Today, Virginia Tech is a household name, a Top 35 athletic program with all its teams in one established conference. People know their mascot, their home city, their football coach. "Enter Sandman" at Lane Stadium has become a celebrated college football tradition. So has Thursday night football.
Frank Beamer has gotten plenty of credit for transforming football. But former athletic director Jim Weaver, who passed away Thursday morning, spearheaded the true transformation of the Virginia Tech athletics department.
Weaver arrived in 1997 staring down a mess. Just seven years later, he shepherded the Hokies from the Big East to the ACC and secured their future as a power player. Their move to the ACC, with Miami and Boston College, paved the way for a second seismic realignment shift just eight years later, when the Big East died as a football conference.
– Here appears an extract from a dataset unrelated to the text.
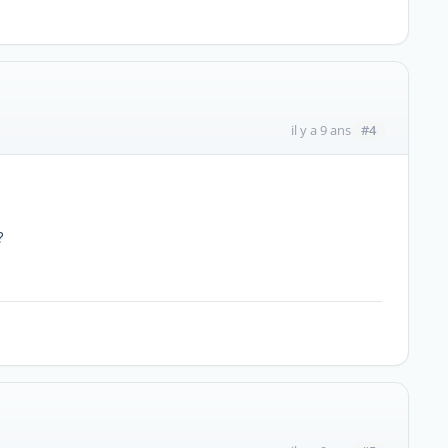
#4
il y a 9 ans
?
ACC commissioner John Swofford called Weaver "instrumental" in getting the move done, with the support of school president Charles Steger.
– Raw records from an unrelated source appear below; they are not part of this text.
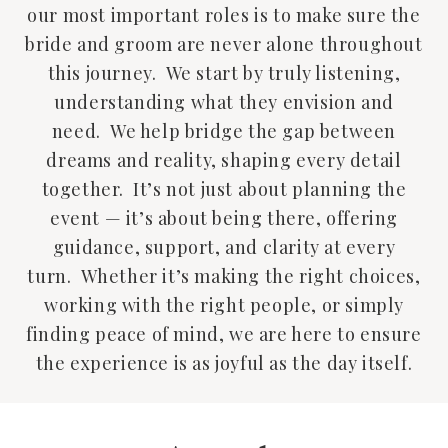
our most important roles is to make sure the
bride and groom are never alone throughout
this journey. We start by truly listening,
understanding what they envision and
need. We help bridge the gap between
dreams and reality, shaping every detail
together. It’s not just about planning the
event — it’s about being there, offering
guidance, support, and clarity at every
turn. Whether it’s making the right choices,
working with the right people, or simply
finding peace of mind, we are here to ensure
the experience is as joyful as the day itself.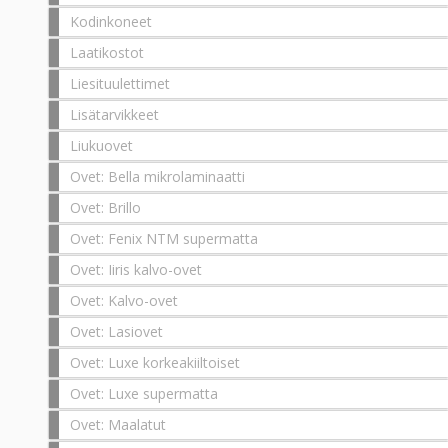
Kodinkoneet
Laatikostot
Liesituulettimet
Lisätarvikkeet
Liukuovet
Ovet: Bella mikrolaminaatti
Ovet: Brillo
Ovet: Fenix NTM supermatta
Ovet: Iiris kalvo-ovet
Ovet: Kalvo-ovet
Ovet: Lasiovet
Ovet: Luxe korkeakiiltoiset
Ovet: Luxe supermatta
Ovet: Maalatut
The league and school have benefited tremendously, perhaps more than anyone initially anticipated. Virginia Tech athletics truly flourished for the first time, embarking on its most successful era. Symbolically, Virginia Tech became perhaps the first true example that a nouveau program could play itself into much bigger and better circumstances, thanks in large part to a burgeoning football program.
Utah and Louisville have recently hit the same jackpot.
Virginia Tech got there first.
It is hard to keep that in perspective, because Virginia Tech has become one of the programs most associated with ACC football. Though it only has been a member for 11 years, Virginia Tech has made five ACC championship game appearances, had eight straight 10-win seasons from 2004-11 and multiple berths in BCS games. That’s more than any of the league’s original members.
That also is more than Miami, the supposed showstopper in the realignment deal that brought the Canes, Hokies and Boston College to the ACC. Though Miami has failed to live up to expectations, Virginia Tech has far exceeded them.
Indeed, it is hard to envision an ACC without Virginia Tech.
"It is a strong legacy," said Wake Forest athletic director Ron Wellman, one of two ADs in the ACC at his current position when Virginia Tech joined the league. "Obviously, when he got there Frank was the coach and he immediately established a strong relationship with Frank, and the two of them did a superb job of not only competing in the ACC but winning championships in the ACC. They were the cowbell in our conference for a number of years. When they were together, it was always obvious they had a deep appreciation for each other."
The other AD still in his position, Craig Littlepage at Virginia, worked with Weaver some 40 years ago when they both coached at Villanova. He said of Weaver in a statement: "In all of the time I knew Jim, he showed professionalism in everything he did and demanded the same from those with whom he surrounded himself."
Beamer put in the hard work to elevate the program. But he needed Weaver to help get Virginia Tech into a more stable conference home and supply the resources to sustain its success, given the step up in competition.
Under Weaver, Virginia Tech spent $200 million in facilities and facilities upgrades. The newly completed indoor practice facility was approved while Weaver was still AD. Improvements were made to Lane Stadium; a new locker room and lounge for football were built; a new agreement with Nike was made.
Weaver’s legacy is clear. He truly was a game-changer for the Virginia Tech athletics department.